### PROMPT
Exactly as written, output each of the lines below, with no images.

Dataset records:

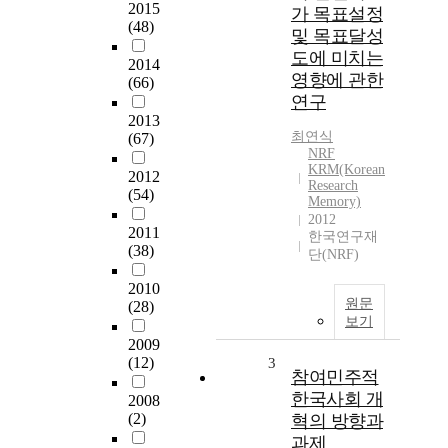
2015
가 목표설정
(48)
및 목표달성
도에 미치는
2014
영향에 관한
(66)
연구
2013
최연식
(67)
NRF
KRM(Korean
2012
Research
(54)
Memory)
2012
2011
한국연구재
(38)
단(NRF)
2010
원문
(28)
보기
2009
(12)
3
참여민주적
한국사회 개
2008
(2)
혁의 방향과
과제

### ANSWER BOX
2015
가 목표설정
(48)
및 목표달성
도에 미치는
2014
영향에 관한
(66)
연구
2013
최연식
(67)
NRF
KRM(Korean
2012
Research
(54)
Memory)
2012
2011
한국연구재
(38)
단(NRF)
2010
원문
(28)
보기
2009
(12)
3
참여민주적
한국사회 개
2008
(2)
혁의 방향과
과제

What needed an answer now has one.